Disability discrimination claims down 60%, CSP diversity networks hear

The annual meeting of the CSP’s diversity networks heard that claims for disability discrimination in the UK have fallen by 60 per cent over the past five years.


Jane Farrell, right, said physiotherapy staff have a professional responsibility to promote diversity and equality

Imogen Wetton, a serious injury solicitor for Thompsons, the CSP’s industrial relations legal adviser, described the change as ‘startling’.

She told the meeting on 22 October at the CSP’s London headquarters that in 2009/10 there were 7,500 disability discrimination claims, compared to just over 3,000 in 2014/15.

Speaking about her area of work, personal injury claims, she said the cost of bringing a serious injury case to court had increased 600 per cent to £10,000.

‘The system is skewed against seriously disabled people,’ said Ms Wetton. ‘This ongoing inherent inequality, greatly exacerbated by the Conservative-Liberal Democrat government, and now getting depressingly worse, is the immediate challenge for equality.’

Delegates considered progress on equality issues in the last 20 years and challenges for the future.

Jane Farrell, chief executive of Equality Works, a company which provides diversity and leadership training to organisations including the CSP, said physiotherapists have a professional responsibility for promoting diversity and equality.

‘But to effect change we have to find a positive narrative… we have to say “here is the situation and here are some solutions”,’ she said.

Physiotherapist Rachael Machin opened the event by saying she was proud of the work of the CSP’s diversity networks, but warned: ‘We must remember that our hard won rights can be lost.

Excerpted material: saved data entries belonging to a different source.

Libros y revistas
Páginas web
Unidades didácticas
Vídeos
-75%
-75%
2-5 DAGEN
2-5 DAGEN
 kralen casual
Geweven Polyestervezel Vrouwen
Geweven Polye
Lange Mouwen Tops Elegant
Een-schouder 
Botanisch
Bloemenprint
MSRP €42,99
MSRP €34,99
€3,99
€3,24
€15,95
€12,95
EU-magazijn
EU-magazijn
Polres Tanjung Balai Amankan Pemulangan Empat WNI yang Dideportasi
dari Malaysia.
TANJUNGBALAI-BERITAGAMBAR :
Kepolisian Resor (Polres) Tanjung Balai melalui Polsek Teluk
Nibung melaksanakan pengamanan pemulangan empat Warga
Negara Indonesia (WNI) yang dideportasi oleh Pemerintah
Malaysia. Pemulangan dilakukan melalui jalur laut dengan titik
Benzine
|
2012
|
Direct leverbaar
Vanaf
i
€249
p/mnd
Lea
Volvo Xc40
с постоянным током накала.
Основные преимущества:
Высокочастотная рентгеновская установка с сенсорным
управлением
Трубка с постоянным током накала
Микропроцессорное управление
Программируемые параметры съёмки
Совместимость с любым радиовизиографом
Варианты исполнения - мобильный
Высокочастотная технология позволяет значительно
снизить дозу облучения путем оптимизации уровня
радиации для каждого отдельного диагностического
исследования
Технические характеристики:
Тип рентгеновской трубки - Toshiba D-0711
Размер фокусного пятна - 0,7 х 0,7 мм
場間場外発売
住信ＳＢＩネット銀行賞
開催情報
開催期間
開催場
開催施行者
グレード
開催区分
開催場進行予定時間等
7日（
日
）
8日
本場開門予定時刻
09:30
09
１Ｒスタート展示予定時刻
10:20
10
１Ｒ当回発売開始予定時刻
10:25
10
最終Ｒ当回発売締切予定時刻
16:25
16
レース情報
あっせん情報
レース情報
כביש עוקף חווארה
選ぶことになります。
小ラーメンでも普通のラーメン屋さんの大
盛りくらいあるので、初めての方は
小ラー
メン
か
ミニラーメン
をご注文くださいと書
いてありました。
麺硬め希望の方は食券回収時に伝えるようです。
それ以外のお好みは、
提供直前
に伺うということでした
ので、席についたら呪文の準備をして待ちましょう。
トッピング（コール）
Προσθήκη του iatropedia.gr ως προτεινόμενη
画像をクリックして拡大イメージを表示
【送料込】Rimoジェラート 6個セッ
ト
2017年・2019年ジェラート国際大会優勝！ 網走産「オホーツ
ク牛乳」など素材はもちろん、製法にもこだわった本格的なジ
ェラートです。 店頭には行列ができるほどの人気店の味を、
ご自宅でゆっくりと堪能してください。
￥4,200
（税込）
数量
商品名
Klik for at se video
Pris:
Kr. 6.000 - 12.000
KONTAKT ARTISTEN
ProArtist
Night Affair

‘The present government, and the coalition government before, have referred to principal equality legislation as “red tape”. There is a story to be told about how we, our patients, our clients and our families are worse off due to this.’

The closure of law centres and other organisations that supported employment rights meant that the trade union movement was ‘really all we have left as a tool for organising and mobilising’, according to Ms Wetton.

Referring to the government’s attack on the trade union movement through its trade union bill, she said the legislation will stop unions raising legitimate concerns about service cuts and the safety of the public.

She called on CSP members to ‘fight back’ by continuing to organise with other groups and coalitions, and urged them to join a TUC lobby of parliament on 2 November to protect the right to strike.